Он протянул полковнику кипу документов, снова пососал палец и шутя спросил:
– А может, этот немец бешеный? Еще прививки придется делать!..
В штабе полковник с переводчиком целый час изучали доставленные документы. Их немного попортила донская вода, но разобраться в них было можно.
– А ты знаешь, на кого налетел? – через полчаса говорил полковник лейтенанту. – На штаб полка. – Но тут же погасил улыбку. – А в общем-то дело наше дрянь. Бригада окружена.
Лейтенант в эту минуту забинтовывал палец. Его левая рука застыла в воздухе.
– Как же так? Неужели немцы…
– Да, – озабоченно сказал полковник, – немцы севернее тракторного завода вышли к Волге.
Из захваченных документов Ильинов только теперь узнал, как ухудшилось на фронте положение советских войск. Немецкие танки прорвались в районе Вертячего и заняли Ерзовку и Рынок. Они угрожают заводской окраине города. Его центр пылает, разрушенный бомбардировщиками.
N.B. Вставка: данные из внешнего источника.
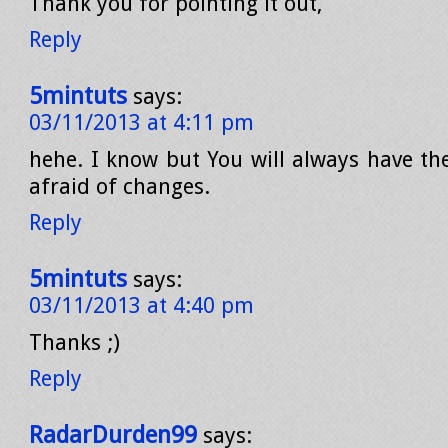
Thank you for pointing it out,
Reply
5mintuts
says:
03/11/2013 at 4:11 pm
hehe. I know but You will always have t
afraid of changes.
Reply
5mintuts
says:
03/11/2013 at 4:40 pm
Thanks ;)
Reply
RadarDurden99
says:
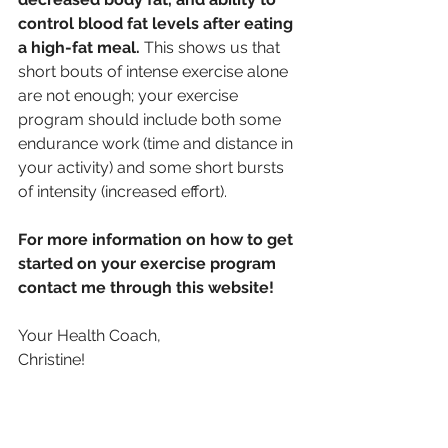
control blood fat levels after eating 
a high-fat meal. 
This shows us that 
short bouts of intense exercise alone 
are not enough; your exercise 
program should include both some 
endurance work (time and distance in 
your activity) and some short bursts 
of intensity (increased effort).
For more information on how to get 
started on your exercise program 
contact me through this website!
Your Health Coach,
Christine!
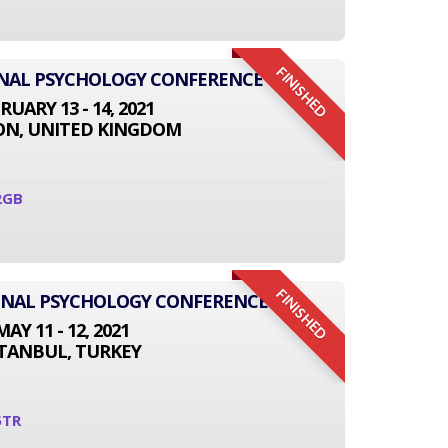
FINISHED
ONAL PSYCHOLOGY CONFERENCE
RUARY 13 - 14, 2021
N, UNITED KINGDOM
2GB
FINISHED
IONAL PSYCHOLOGY CONFERENCE
MAY 11 - 12, 2021
STANBUL, TURKEY
5TR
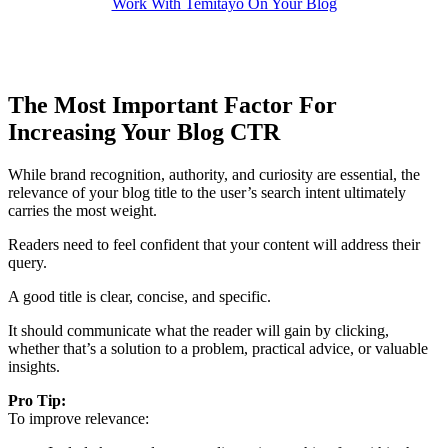
Work With Temitayo On Your Blog
The Most Important Factor For
Increasing Your Blog CTR
While brand recognition, authority, and curiosity are essential, the
relevance of your blog title to the user’s search intent ultimately
carries the most weight.
Readers need to feel confident that your content will address their
query.
A good title is clear, concise, and specific.
It should communicate what the reader will gain by clicking,
whether that’s a solution to a problem, practical advice, or valuable
insights.
Pro Tip:
To improve relevance:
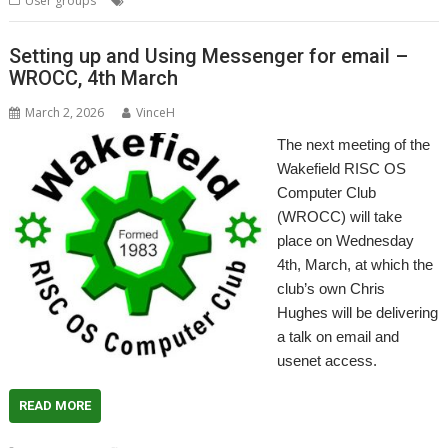
User groups
Railway
RiscOSM
SatNav
WROCC
Setting up and Using Messenger for email –
WROCC, 4th March
March 2, 2026
VinceH
The next meeting of the
Wakefield RISC OS
Computer Club
(WROCC) will take
place on Wednesday
4th, March, at which the
club’s own Chris
Hughes will be delivering
a talk on email and
usenet access.
READ MORE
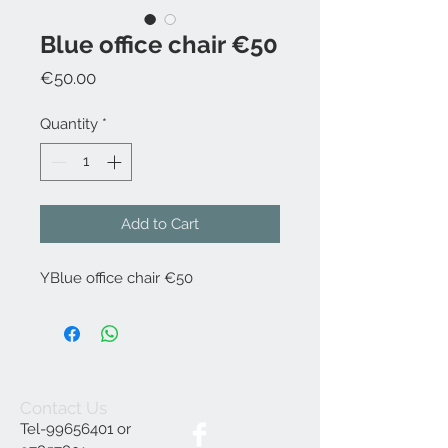
Blue office chair €50
Price
€50.00
Quantity
*
Add to Cart
YBlue office chair €50
Contact Us
Tel-99656401 or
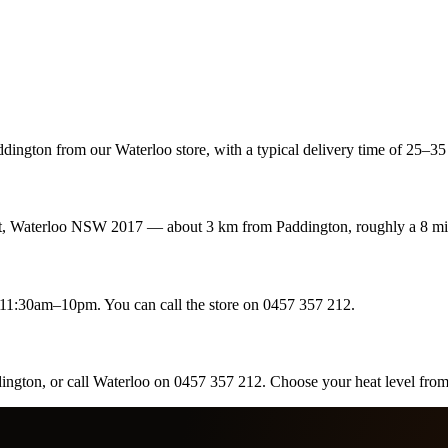
ington from our Waterloo store, with a typical delivery time of 25–35 
eet, Waterloo NSW 2017 — about 3 km from Paddington, roughly a 8 mi
1:30am–10pm. You can call the store on 0457 357 212.
dington, or call Waterloo on 0457 357 212. Choose your heat level fro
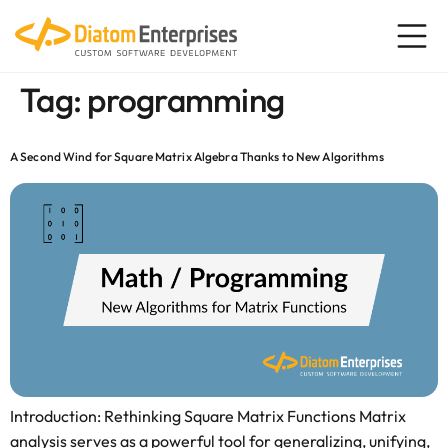
content
Tag:
programming
A Second Wind for Square Matrix Algebra Thanks to New Algorithms
Introduction: Rethinking Square Matrix Functions Matrix
analysis serves as a powerful tool for generalizing, unifying,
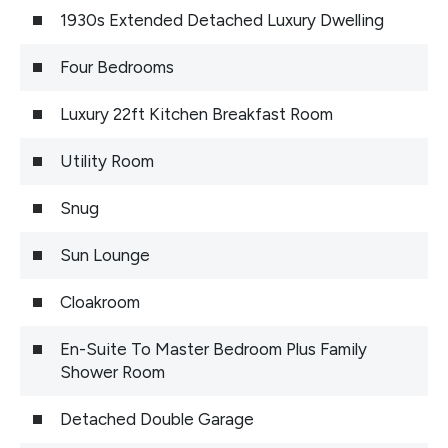
1930s Extended Detached Luxury Dwelling
Four Bedrooms
Luxury 22ft Kitchen Breakfast Room
Utility Room
Snug
Sun Lounge
Cloakroom
En-Suite To Master Bedroom Plus Family
Shower Room
Detached Double Garage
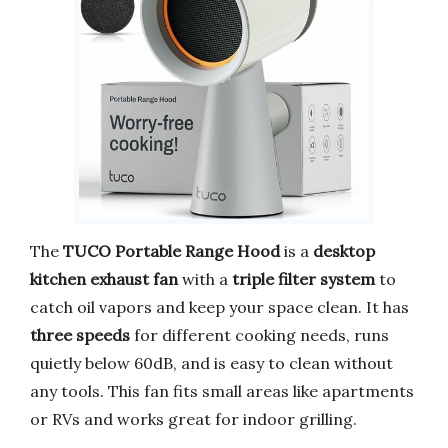
The
TUCO Portable Range Hood
is a
desktop
kitchen exhaust fan
with a
triple filter system
to
catch oil vapors and keep your space clean. It has
three speeds
for different cooking needs, runs
quietly below 60dB, and is easy to clean without
any tools. This fan fits small areas like apartments
or RVs and works great for indoor grilling.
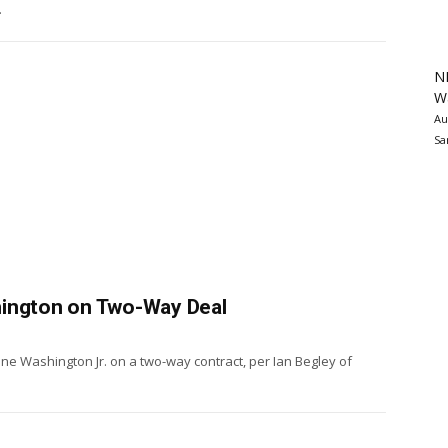
.
N
Wa
Au
Sa
hington on Two-Way Deal
ne Washington Jr. on a two-way contract, per Ian Begley of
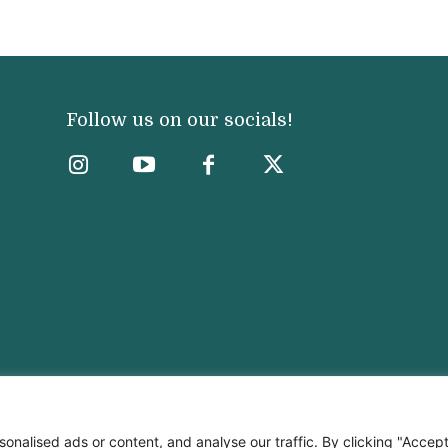
Follow us on our socials!
nalised ads or content, and analyse our traffic. By clicking "Accep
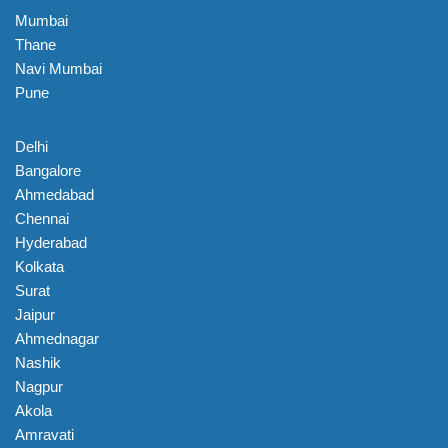
Mumbai
Thane
Navi Mumbai
Pune
Delhi
Bangalore
Ahmedabad
Chennai
Hyderabad
Kolkata
Surat
Jaipur
Ahmednagar
Nashik
Nagpur
Akola
Amravati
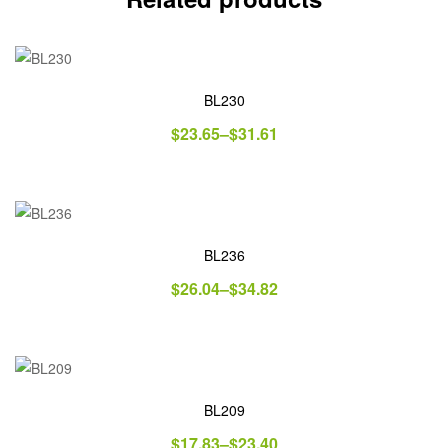
BL230
$
23.65
–
$
31.61
BL236
$
26.04
–
$
34.82
BL209
$
17.83
–
$
23.40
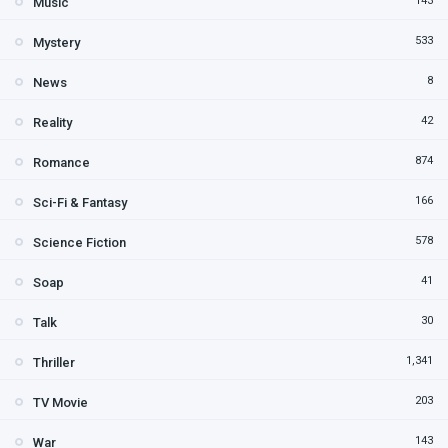
143
Music
533
Mystery
8
News
42
Reality
874
Romance
166
Sci-Fi & Fantasy
578
Science Fiction
41
Soap
30
Talk
1,341
Thriller
203
TV Movie
143
War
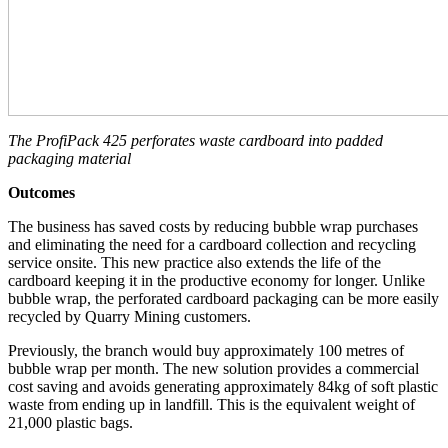
The ProfiPack 425 perforates waste cardboard into padded
packaging material
Outcomes
The business has saved costs by reducing bubble wrap purchases
and eliminating the need for a cardboard collection and recycling
service onsite. This new practice also extends the life of the
cardboard keeping it in the productive economy for longer. Unlike
bubble wrap, the perforated cardboard packaging can be more easily
recycled by Quarry Mining customers.
Previously, the branch would buy approximately 100 metres of
bubble wrap per month. The new solution provides a commercial
cost saving and avoids generating approximately 84kg of soft plastic
waste from ending up in landfill. This is the equivalent weight of
21,000 plastic bags.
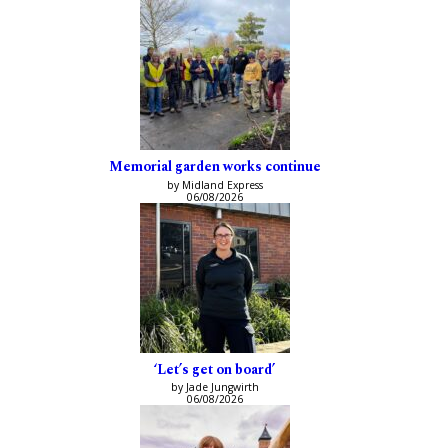
Memorial garden works continue
by Midland Express
06/08/2026
‘Let’s get on board’
by Jade Jungwirth
06/08/2026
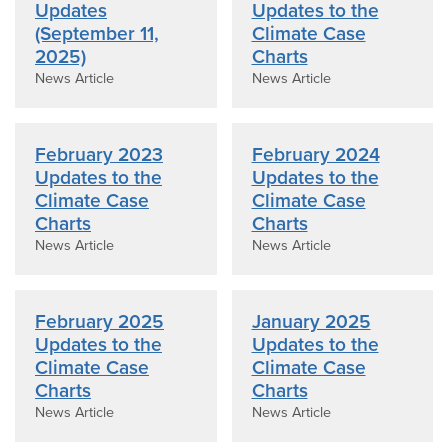
Updates
Updates to the
(September 11,
Climate Case
2025)
Charts
News Article
News Article
February 2023
February 2024
Updates to the
Updates to the
Climate Case
Climate Case
Charts
Charts
News Article
News Article
February 2025
January 2025
Updates to the
Updates to the
Climate Case
Climate Case
Charts
Charts
News Article
News Article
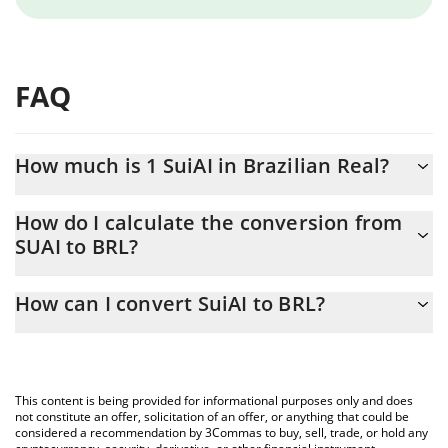
FAQ
How much is 1 SuiAI in Brazilian Real?
SuiAI price in BRL is constantly changing.
How do I calculate the conversion from
SUAI to BRL?
At this moment, 1 SuiAI equals 0.00079009 BRL
The 3Commas SuiAI Calculator allows you to easily calculate the
How can I convert SuiAI to BRL?
conversion price of SUAI to BRL by simply entering the amount
of SuiAI in the corresponding field and will automatically convert
The most common way of converting SUAI to BRL is by using a
the value in Brazilian Real (BRL).
Crypto Exchange or a P2P (person-to-person) exchange platform
like LocalBitcoins, etc.
You can also use our SuiAI price table above to check the latest
This content is being provided for informational purposes only and does
SuiAI price in major fiat and crypto currencies.
not constitute an offer, solicitation of an offer, or anything that could be
considered a recommendation by 3Commas to buy, sell, trade, or hold any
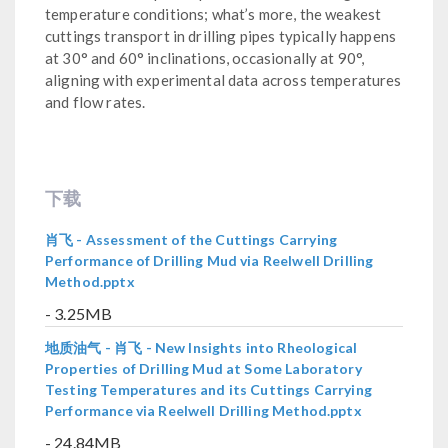
temperature conditions; what’s more, the weakest
cuttings transport in drilling pipes typically happens
at 30° and 60° inclinations, occasionally at 90°,
aligning with experimental data across temperatures
and flow rates.
下载
肖飞 - Assessment of the Cuttings Carrying
Performance of Drilling Mud via Reelwell Drilling
Method.pptx
- 3.25MB
地质油气 - 肖飞 - New Insights into Rheological
Properties of Drilling Mud at Some Laboratory
Testing Temperatures and its Cuttings Carrying
Performance via Reelwell Drilling Method.pptx
- 24.84MB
В последнем донесении штаб фашистского полка сообщал вышестоящему командованию, что Калач взят и что спешно наводится переправа через Дон.
– Вот брехуны так брехуны, – возмутился Ильинов. – Это не иначе, как ордена выслуживают. Ну, мы еще посмотрим, как вы возьмете Калач.
– Значит, прорываться к своим не будем? – спросил лейтенант.
Брови полковника сурово сдвинулись:
– А кто же мне давал приказ на это? Нету такого приказа. Стало быть, ни шагу назад!
– Но ведь в создавшейся обстановке вы можете проявить инициативу… – неуверенно начал было Иван Васильевич.
– Вот я и проявляю ее, – перебил его комбриг. – Мое решение – драться в окружении. Тем самым мы, отвлекая на себя значительные силы противника, ослабим натиск на город, поможем его защитникам.
Он вызвал ординарца.
– Всех командиров подразделений ко мне!
Когда собрался командный состав, Ильинов доложил о создавшейся обстановке и принятом им решении – занять круговую оборону.
– И чтобы никаких разговорчиков о выходе к своим! – предупредил он. – Пока не будет распоряжений штаба 62-й.
И добавил глухо:
– А связи со штабом все нет…
Командиры поспешно расходились по подразделениям, чтобы до рассвета успеть закончить перестановку бойцов и огневых средств…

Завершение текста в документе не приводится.